Family First’s Senator Bob Day resigns (for real this time)

Bob Day

Family First Senator Bob Day has officially resigned from parliament.

The conservative senator from South Australia announced his resignation a fortnight ago when his building business collapsed leaving hundred’s of families with partially built homes.

The Senator later indicated that he’d be delaying his resignation so that he could stay on in the senate to vote in support of the government’s Australian Building and Construction Commission legislation and the government’s plans for a plebiscite on marriage equality.

Today the embattled senator has handed in his resignation and will be stepping down immediately.

In a statement Senator Day said despite his company receiving a number of offers to help it get back on its feet, they had not been able to put a deal together to rescue the organisation.

“While a number of offers for various parts of the Home Australia business have been received, the major investor who has been examining the group’s portfolio of assets over the past fortnight, has decided not to proceed,” Seantor Say said.

“Accordingly, I have today tendered my resignation to the president of the Senate effective immediately.
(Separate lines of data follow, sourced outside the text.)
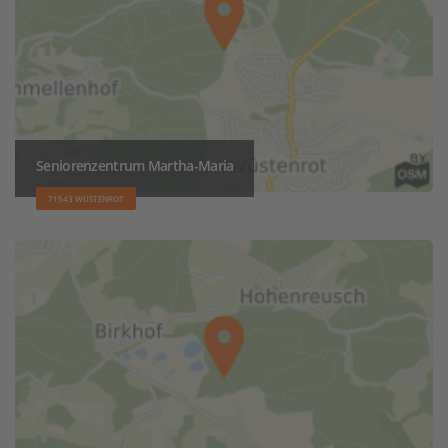
Seniorenzentrum Martha-Maria
71543 WÜSTENROT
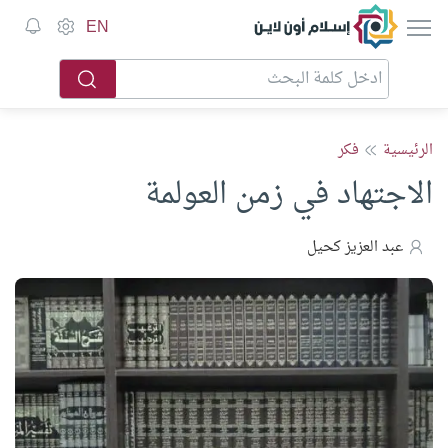
إسلام أون لاين
EN
الرئيسية
فكر
الاجتهاد في زمن العولمة
عبد العزيز كحيل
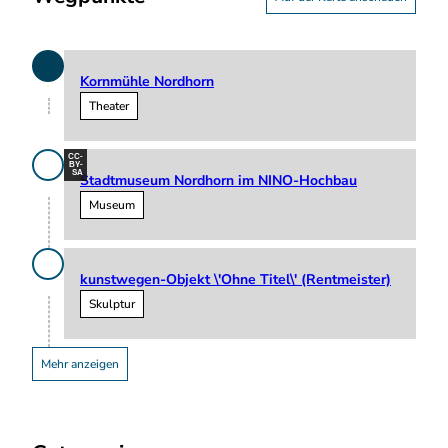
Kornmühle Nordhorn
Theater
CC-
BY-
SA
Stadtmuseum Nordhorn im NINO-Hochbau
Museum
kunstwegen-Objekt \'Ohne Titel\' (Rentmeister)
Skulptur
Mehr anzeigen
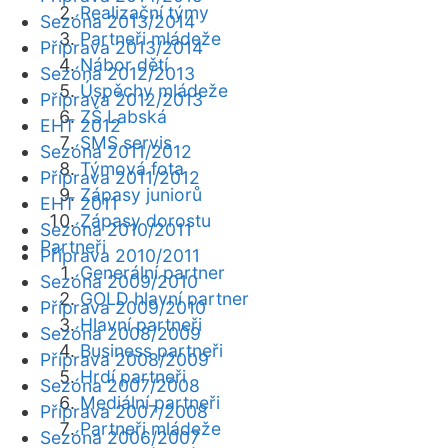
Realizační týmy
Sezóna 2013/2014
Partneři mládeže
Příprava 2013/2014
Nábor dětí
Sezóna 2012/2013
Úspěchy mládeže
Příprava 2012/2013
ZŠ Labská
EHT 2012
SMS servis
Sezóna 2011/2012
Týmová fota
Příprava 2011/2012
Zápasy juniorů
EHT 2011
Zápasy dorostu
Sezóna 2010/2011
Partneři
Příprava 2010/2011
Generální partner
Sezóna 2009/2010
GOLD hlavní partner
Příprava 2009/2010
Hlavní partneři
Sezóna 2008/2009
Business partneři
Příprava 2008/2009
Hrdí partneři
Sezóna 2007/2008
Mediální partneři
Příprava 2007/2008
Partneři mládeže
Sezóna 2006/2007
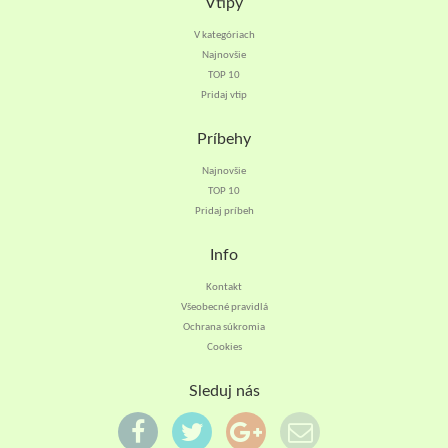
Vtipy
V kategóriach
Najnovšie
TOP 10
Pridaj vtip
Príbehy
Najnovšie
TOP 10
Pridaj príbeh
Info
Kontakt
Všeobecné pravidlá
Ochrana súkromia
Cookies
Sleduj nás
It has been an honour and a privilege to serve as a senator for South Australia and I am sorry it has ended this way.”

A replacement Senator will now have to be appointed by the South Australian parliament. South Australian Premier Jay Weatherill has promised to ensure that the process is completed as quickly as possible.

During his time in parliament Senator Day had been an outspoken opponent of marriage equality.

Speaking against a tabled marriage equality bill earlier this year, the Senator decried gay men as unable to maintain a monogamous relationship.

“In places where gay people, typically men, have been able to form recognised unions, they do not necessarily equate their commitment to monogamy,” Senator Day said in March.

“The term ‘monogamish’—monogamy as a kind of ‘monogamish’—has now been coined, a sort of ‘open marriage’—a tautology if ever I heard one in this brave new world—as they feel a restriction to one partner is unrealistic and unnatural.”

Senator Day was first elected to the Senate at the 2013 election and he was returned for a second term at this years double dissolution election.